Plato’s’ Republic ends with the myth of a soldier left for dead on a battlefield. Er’s near-death experience is a visit to the underworld from where he is give permission to return and report what he saw. We delve into the wonders of the cosmos and the souls who inhabit it, discussing how these souls choose to return to earth and why.

Session 5 | The Other World | The Cosmic Eras

Reading| Phaedo 107c – 115a or Chapter 5 | Statesman 268d-274e or Chapter 9

Following our discussion in the previous session about how and why souls return to earth, in the Phaedo we learn of Socrates’ last day and his argument with visiting friends that the soul is immortal, and death is simply the departure of the soul from the body.

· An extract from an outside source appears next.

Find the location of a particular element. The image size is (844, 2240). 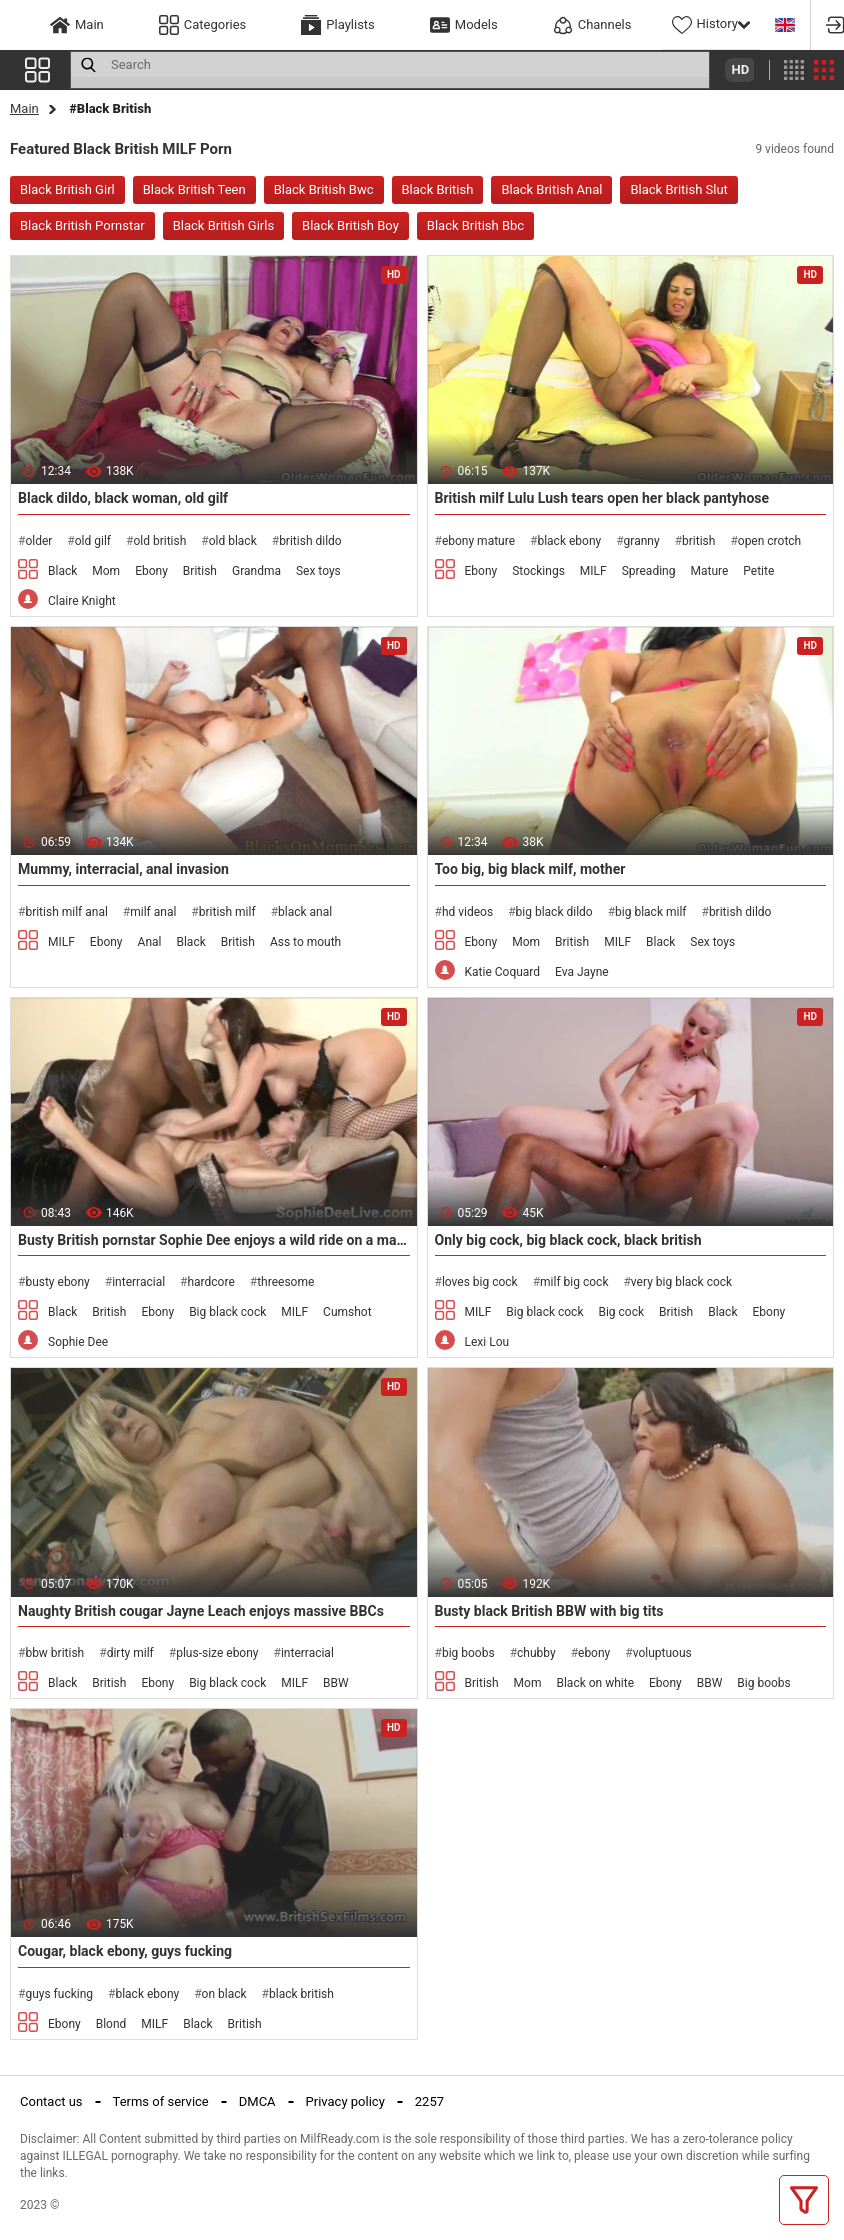 british dildo is located at coordinates (310, 541). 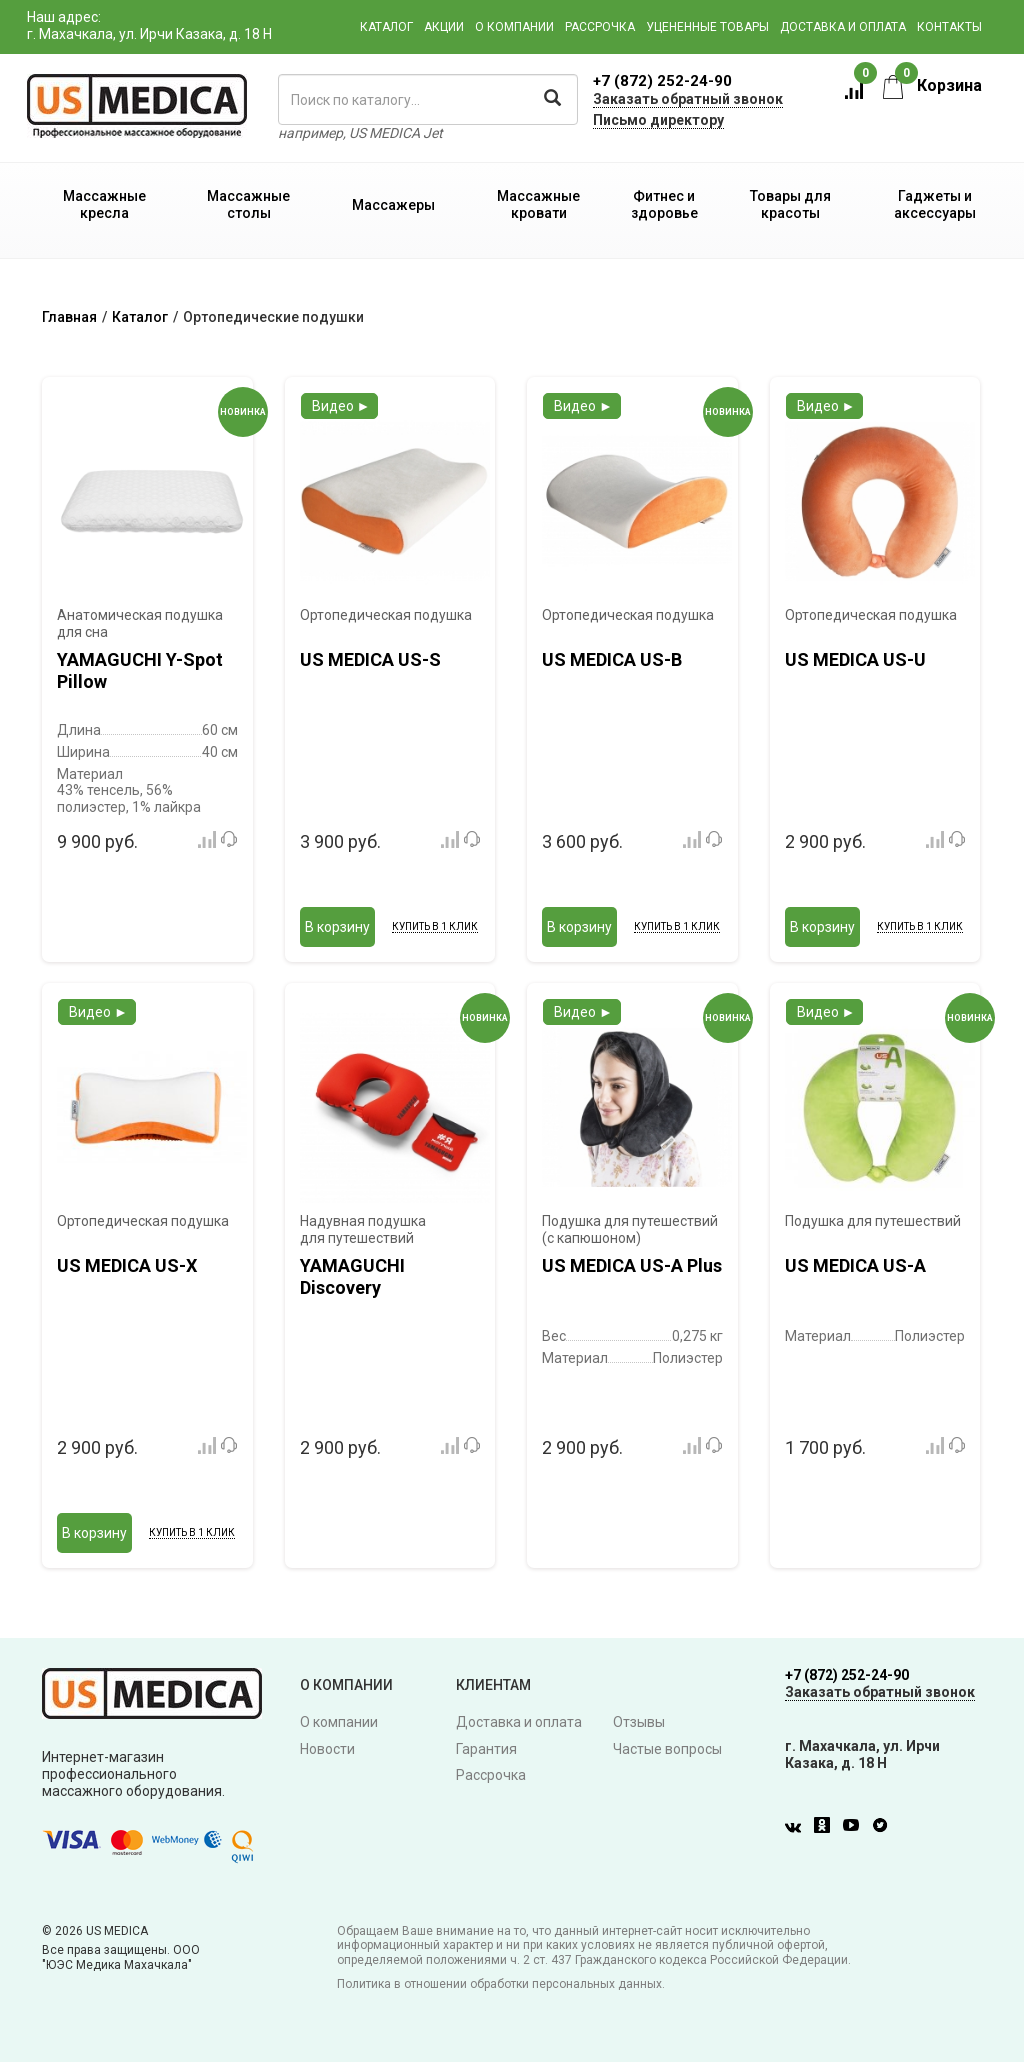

In the Statesman we hear of the Golden Age under the rule of Cronus, an age of no toil and youthfulness before the cosmos turn to an era without ruler. This ends with the rule of Zeus, an age of toil and human politics.
What kind of leaders are needed in each cosmic era?

Session 6 | Atlantis and the Ancient City of Athens

Reading| Timaeus 20d – 25d & Critias 108 e-121c or Chapter 10

Atlantis has captures our imagination. We have movies, children’s books, computer games, academic and pseudo-academic explorations, and expeditions from all ends of the world to all ends of the world. But where did it all begin? It is in Plato that we first hear of Atlantis, of its war with prehistoric Athens, of it infamy, of its explorations in great ships across the oceans and around the world. Only in Plato do we read of this advanced civilization, of its vast stores of knowledge and of how it suddenly disappeared without a trace.